I've written about my Tylenol PM and Benadryl eras of fitful sleep, but back before I even had problems with insomnia, there were two hallucinatory, drug-free nighttime episodes that became indelibly marked in my mind. One occurred when I was three or four. A group of vampires visited my bedroom around midnight and stayed at my tea party table until dawn. I want to say it sucked, but then I run into problems with punning. The second occurred the year I was a visiting student at Berkeley. While ostensibly awake and lying in bed in the dark, I saw a small, hairy, naked man run across the length of my studio, then squat in the corner next to my rabbit cage. I saw him. He was very clear. According to my own tested perception, I was completely awake. I got out of bed and stared at the man. Then I turned on the light, and he disappeared.

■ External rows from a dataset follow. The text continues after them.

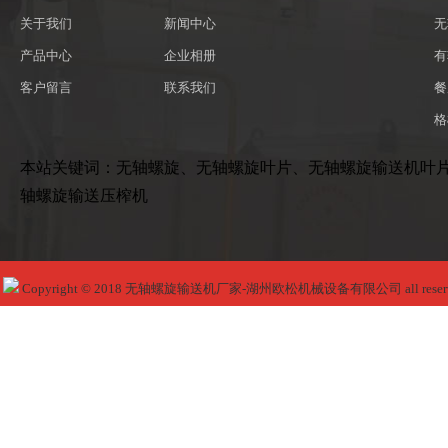
关于我们
新闻中心
无
产品中心
企业相册
有
客户留言
联系我们
餐
格
本站关键词：无轴螺旋、无轴螺旋叶片、无轴螺旋输送机叶
轴螺旋输送压榨机
Copyright © 2018 无轴螺旋输送机厂家-湖州欧松机械设备有限公司 all reser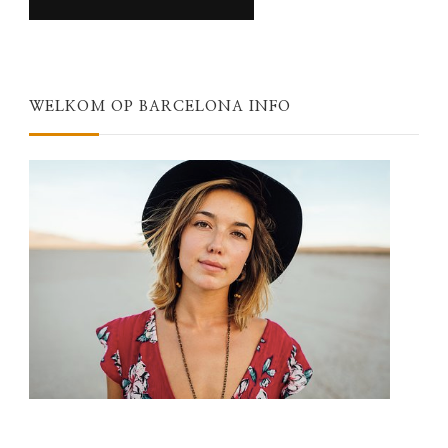
WELKOM OP BARCELONA INFO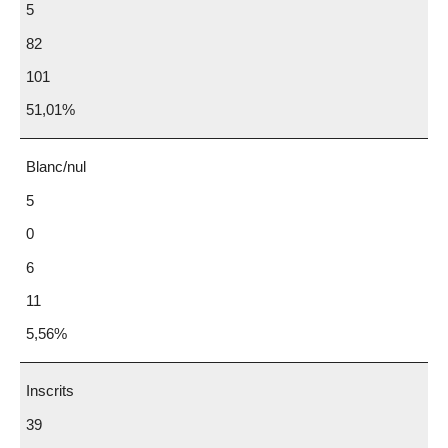
5
82
101
51,01%
Blanc/nul
5
0
6
11
5,56%
Inscrits
39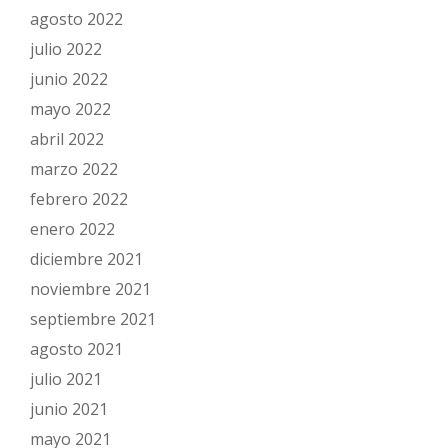
agosto 2022
julio 2022
junio 2022
mayo 2022
abril 2022
marzo 2022
febrero 2022
enero 2022
diciembre 2021
noviembre 2021
septiembre 2021
agosto 2021
julio 2021
junio 2021
mayo 2021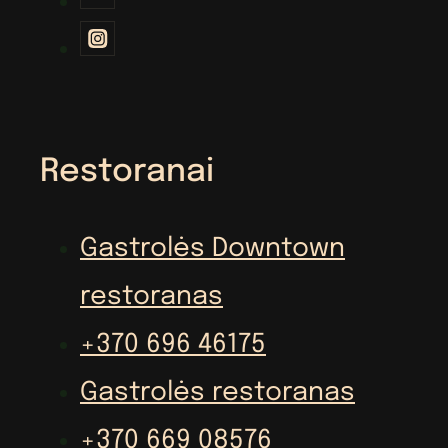
Restoranai
Gastrolės Downtown
restoranas
+370 696 46175
Gastrolės restoranas
+370 669 08576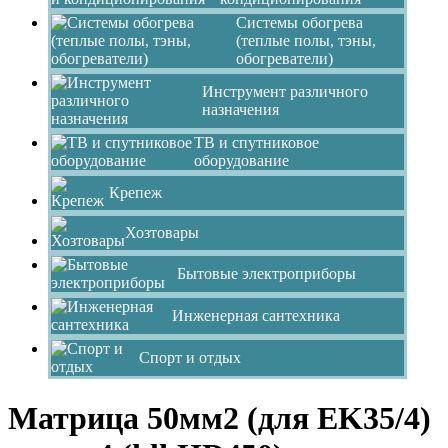
Системы обогрева
(теплые полы, тэны,
обогреватели)
Инструмент различного
назначения
ТВ и спутниковое
оборудование
Крепеж
Хозтовары
Бытовые электроприборы
Инженерная сантехника
Спорт и отдых
Матрица 50мм2 (для EK35/4)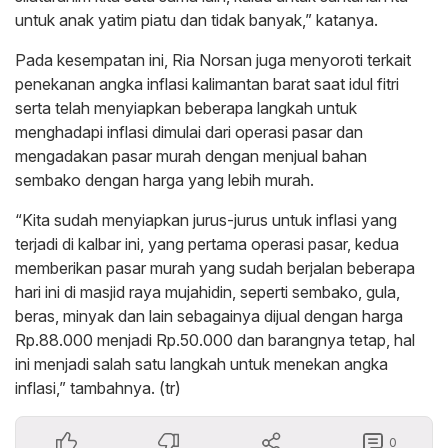
untuk anak yatim piatu dan tidak banyak,” katanya.
Pada kesempatan ini, Ria Norsan juga menyoroti terkait
penekanan angka inflasi kalimantan barat saat idul fitri
serta telah menyiapkan beberapa langkah untuk
menghadapi inflasi dimulai dari operasi pasar dan
mengadakan pasar murah dengan menjual bahan
sembako dengan harga yang lebih murah.
“Kita sudah menyiapkan jurus-jurus untuk inflasi yang
terjadi di kalbar ini, yang pertama operasi pasar, kedua
memberikan pasar murah yang sudah berjalan beberapa
hari ini di masjid raya mujahidin, seperti sembako, gula,
beras, minyak dan lain sebagainya dijual dengan harga
Rp.88.000 menjadi Rp.50.000 dan barangnya tetap, hal
ini menjadi salah satu langkah untuk menekan angka
inflasi,” tambahnya. (tr)
0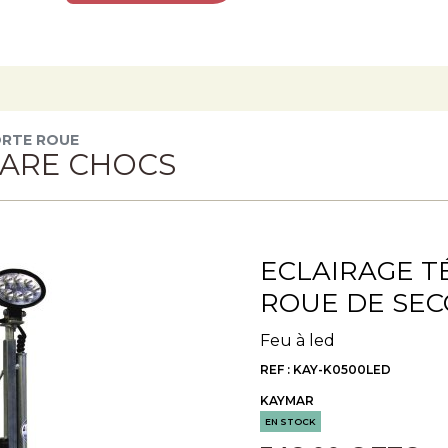
ORTE ROUE
PARE CHOCS
ECLAIRAGE T
ROUE DE SE
Feu à led
REF : KAY-K0500LED
KAYMAR
EN STOCK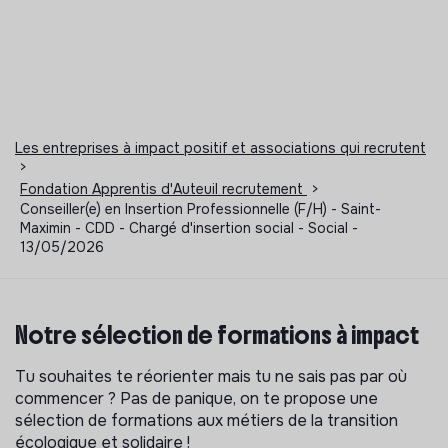
Les entreprises à impact positif et associations qui recrutent
>
Fondation Apprentis d'Auteuil recrutement
>
Conseiller(e) en Insertion Professionnelle (F/H) - Saint-
Maximin - CDD - Chargé d'insertion social - Social -
13/05/2026
Notre sélection de formations à impact
Tu souhaites te réorienter mais tu ne sais pas par où
commencer ? Pas de panique, on te propose une
sélection de formations aux métiers de la transition
écologique et solidaire !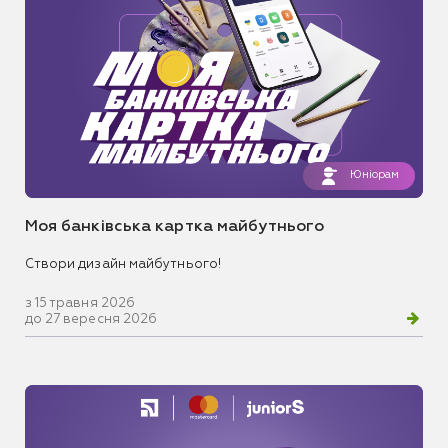
Юніорам
Моя банківська картка майбутнього
Створи дизайн майбутнього!
з 15 травня 2026
до 27 вересня 2026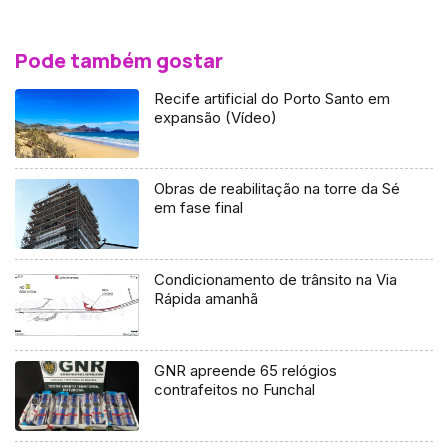
Pode também gostar
Recife artificial do Porto Santo em
expansão (Vídeo)
Obras de reabilitação na torre da Sé
em fase final
Condicionamento de trânsito na Via
Rápida amanhã
GNR apreende 65 relógios
contrafeitos no Funchal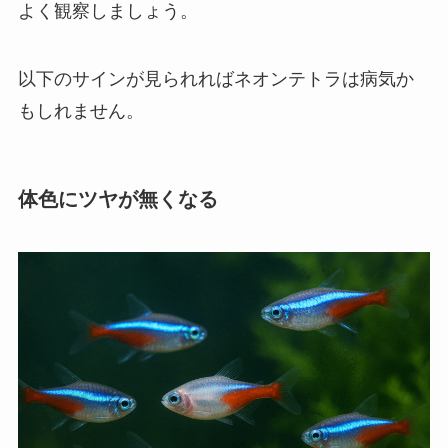
よく観察しましょう。
以下のサインが見られればネオンテトラは病気か
もしれません。
体色にツヤが無くなる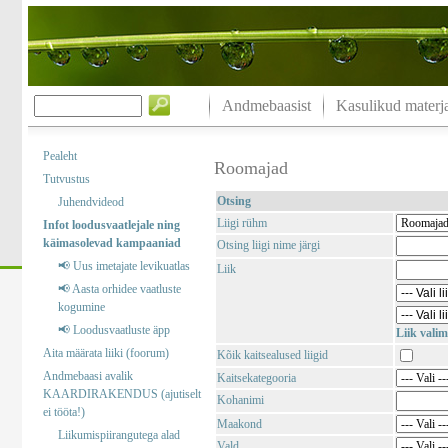
Andmebaasist
Kasulikud materja
Pealeht
Roomajad
Tutvustus
Otsing
Juhendvideod
Liigi rühm
Infot loodusvaatlejale ning
käimasolevad kampaaniad
Otsing liigi nime järgi
📢 Uus imetajate levikuatlas
Liik
📢 Aasta orhidee vaatluste
kogumine
📢 Loodusvaatluste äpp
Liik valim
Aita määrata liiki (foorum)
Kõik kaitsealused liigid
Andmebaasi avalik
Kaitsekategooria
KAARDIRAKENDUS (ajutiselt
Kohanimi
ei tööta!)
Maakond
Liikumispiirangutega alad
Vald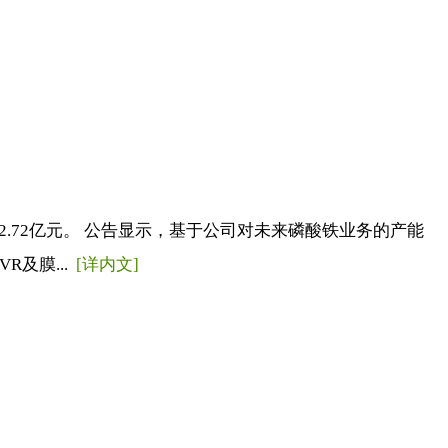
.72亿元。 公告显示，基于公司对未来磷酸铁业务的产能
及膜...
[详内文]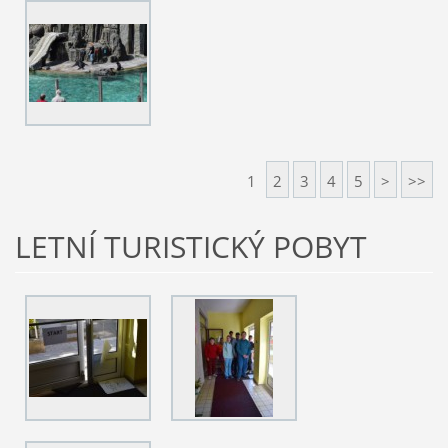
1
2
3
4
5
>
>>
LETNÍ TURISTICKÝ POBYT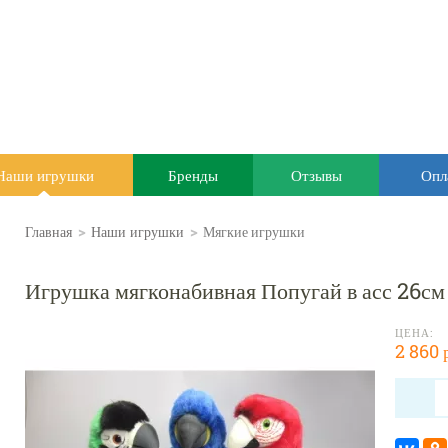
Наши игрушки
Бренды
Отзывы
Опл
Главная
>
Наши игрушки
>
Мягкие игрушки
Игрушка мягконабивная Попугай в асс 26см
ЦЕНА:
2 860 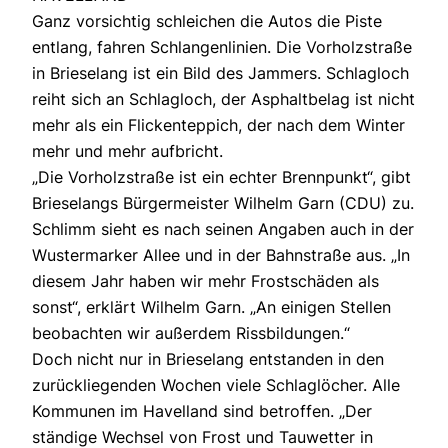
Ganz vorsichtig schleichen die Autos die Piste
entlang, fahren Schlangenlinien. Die Vorholzstraße
in Brieselang ist ein Bild des Jammers. Schlagloch
reiht sich an Schlagloch, der Asphaltbelag ist nicht
mehr als ein Flickenteppich, der nach dem Winter
mehr und mehr aufbricht.
„Die Vorholzstraße ist ein echter Brennpunkt“, gibt
Brieselangs Bürgermeister Wilhelm Garn (CDU) zu.
Schlimm sieht es nach seinen Angaben auch in der
Wustermarker Allee und in der Bahnstraße aus. „In
diesem Jahr haben wir mehr Frostschäden als
sonst“, erklärt Wilhelm Garn. „An einigen Stellen
beobachten wir außerdem Rissbildungen.“
Doch nicht nur in Brieselang entstanden in den
zurückliegenden Wochen viele Schlaglöcher. Alle
Kommunen im Havelland sind betroffen. „Der
ständige Wechsel von Frost und Tauwetter in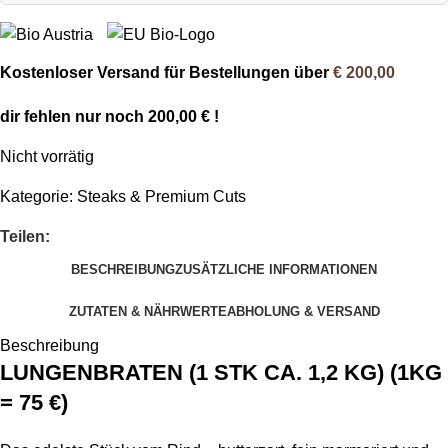
Kostenloser Versand für Bestellungen über
€ 200,00
dir fehlen nur noch
200,00
€
!
Nicht vorrätig
Kategorie:
Steaks & Premium Cuts
Teilen:
BESCHREIBUNG
ZUSÄTZLICHE INFORMATIONEN
ZUTATEN & NÄHRWERTE
ABHOLUNG & VERSAND
Beschreibung
LUNGENBRATEN (1 STK CA. 1,2 KG) (1KG
= 75 €)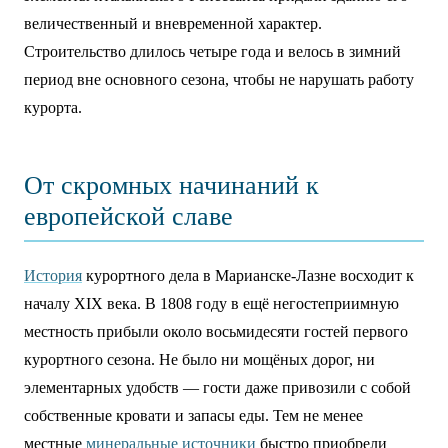
величественный и вневременной характер.
Строительство длилось четыре года и велось в зимний
период вне основного сезона, чтобы не нарушать работу
курорта.
От скромных начинаний к
европейской славе
История
курортного дела в Марианске-Лазне восходит к
началу XIX века. В 1808 году в ещё негостеприимную
местность прибыли около восьмидесяти гостей первого
курортного сезона. Не было ни мощёных дорог, ни
элементарных удобств — гости даже привозили с собой
собственные кровати и запасы еды. Тем не менее
местные
минеральные источники
быстро приобрели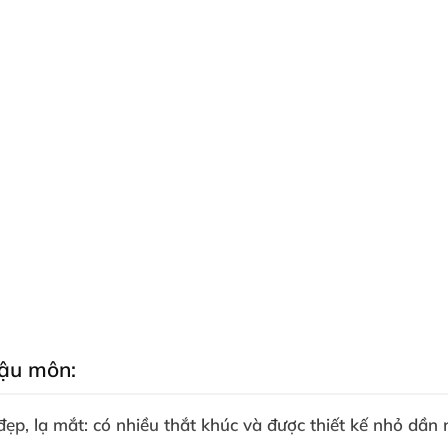
hậu môn:
 đẹp
, lạ mắt: có nhiều thắt khúc
và
được thiết kế nhỏ dần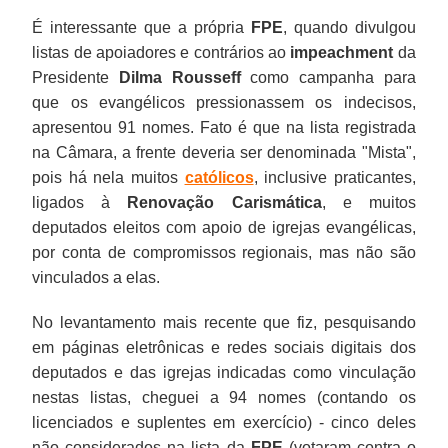
É interessante que a própria
FPE
, quando divulgou
listas de apoiadores e contrários ao
impeachment
da
Presidente
Dilma Rousseff
como campanha para
que os evangélicos pressionassem os indecisos,
apresentou 91 nomes. Fato é que na lista registrada
na Câmara, a frente deveria ser denominada "Mista",
pois há nela muitos
católicos
, inclusive praticantes,
ligados à
Renovação Carismática
, e muitos
deputados eleitos com apoio de igrejas evangélicas,
por conta de compromissos regionais, mas não são
vinculados a elas.
No levantamento mais recente que fiz, pesquisando
em páginas eletrônicas e redes sociais digitais dos
deputados e das igrejas indicadas como vinculação
nestas listas, cheguei a 94 nomes (contando os
licenciados e suplentes em exercício) - cinco deles
não considerados na lista da
FPE
(votaram contra o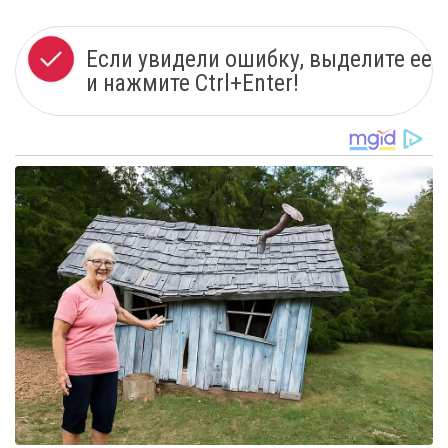
Если увидели ошибку, выделите ее
и нажмите Ctrl+Enter!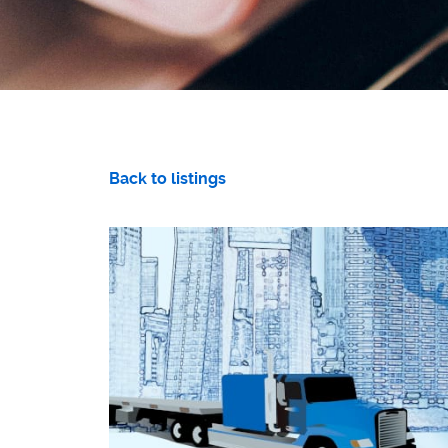
Back to listings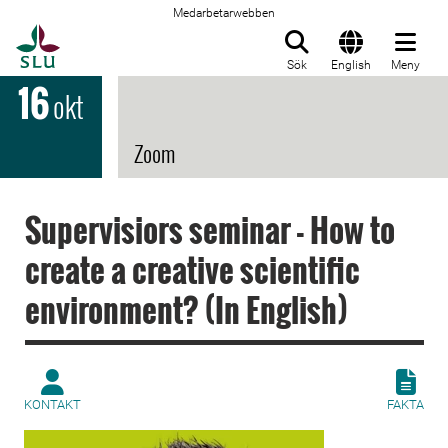
Medarbetarwebben
Till startsida
Sök
English
Meny
16
okt
Zoom
Supervisiors seminar - How to
create a creative scientific
environment? (In English)
KONTAKT
FAKTA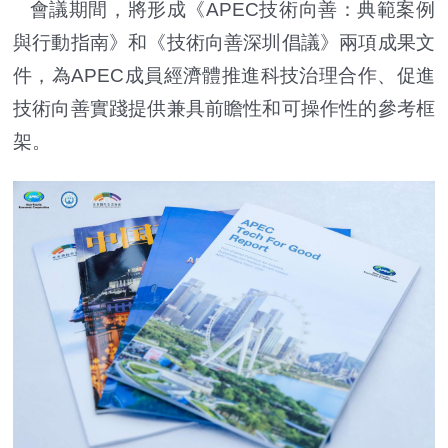
會議期間，將形成《APEC技術向善：典範案例
與行動指南》和《技術向善深圳倡議》兩項成果文
件，為APEC成員經濟體推進科技治理合作、促進
技術向善實踐提供兼具前瞻性和可操作性的參考框
架。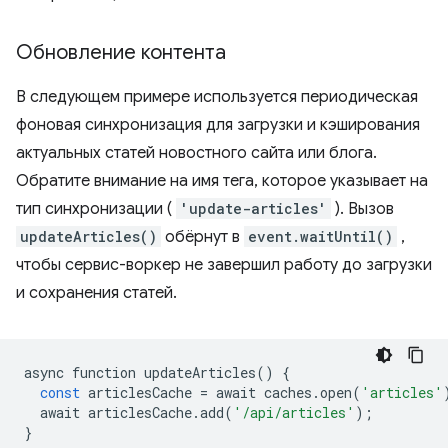
Обновление контента
В следующем примере используется периодическая
фоновая синхронизация для загрузки и кэширования
актуальных статей новостного сайта или блога.
Обратите внимание на имя тега, которое указывает на
тип синхронизации (
'update-articles'
). Вызов
updateArticles()
обёрнут в
event.waitUntil()
,
чтобы сервис-воркер не завершил работу до загрузки
и сохранения статей.
async
function
updateArticles
()
{
const
articlesCache
=
await
caches
.
open
(
'articles'
await
articlesCache
.
add
(
'/api/articles'
);
}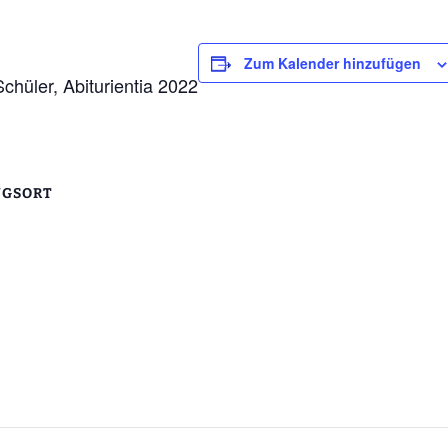
Zum Kalender hinzufügen
hüler, Abiturientia 2022
NGSORT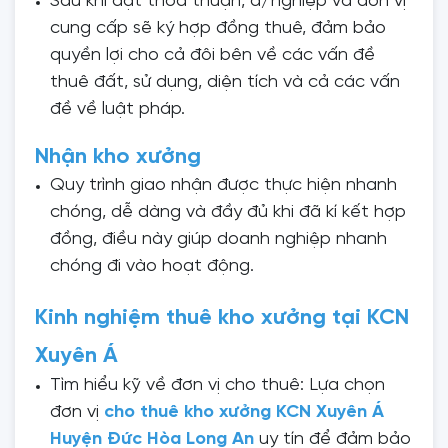
Sau khi đạt thỏa thuận, d/nghiệp và đơn vị
cung cấp sẽ ký hợp đồng thuê, đảm bảo
quyền lợi cho cả đôi bên về các vấn đề
thuê đất, sử dụng, diện tích và cả các vấn
đề về luật pháp.
Nhận kho xưởng
Quy trình giao nhận được thực hiện nhanh
chóng, dễ dàng và đầy đủ khi đã kí kết hợp
đồng, điều này giúp doanh nghiệp nhanh
chóng đi vào hoạt động.
Kinh nghiệm thuê kho xưởng tại KCN
Xuyên Á
Tìm hiểu kỹ về đơn vị cho thuê: Lựa chọn
đơn vị
cho thuê kho xưởng KCN Xuyên Á
Huyện Đức Hòa Long An
uy tín để đảm bảo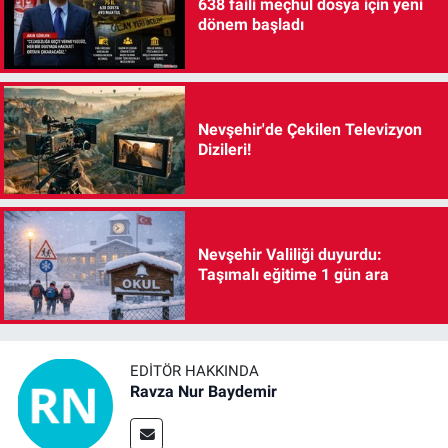
638 faili meçhul dosya için yeni
dönem başladı
Nevşehir'de Çekilen Televizyon
Dizileri!
Nevşehir Valiliği duyurdu:
Taşımalı eğitime 1 gün ara
EDITÖR HAKKINDA
Ravza Nur Baydemir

The image of this little ape man stayed with me because I'd been so alert and because I'd gotten such a good look at him-- I've had many vivid nightmares over my lifetime, but none of them have ever crossed over into complete wakefulness. None of them have ever been so sure. I was still so bothered by having seen the man almost ten years later that I wrote a short story about a girl who's visited by the guy in her apartment. From it:
"The light coming through the verticals illuminated the outline of a man crouching at the foot of my bed. I knew he was a man because of the shape of his body and head. But then, after my eyes adjusted, I only knew he was "male." I saw all the hair against the light. I could see the tips. He was covered in it like a bear.
He was facing away from me, and I could see the place on his body where his legs split into his ass. That's how I knew he was naked..."
The other day Brent was, as he is wont to do, nerding out and reading science articles online, and from across the room he said, "Holy shit, this article about sleep paralysis perfectly describes what happened to me when I was a teenager. One time I woke up to see this guy crouching next to my bed where my nightstand used to be, so I freaked out and knew I had to destroy him. And I was screaming, so my parents came in and turned on the light, and I was holding pieces of my nightstand, which I'd torn apart with my bare hands. But here's the really weird thing," he said, carrying his laptop over to me. "There's an old painting accompanying the article, and the guy in it is THE SAME GUY THAT WAS STANDING IN THE PLACE OF MY NIGHTSTAND."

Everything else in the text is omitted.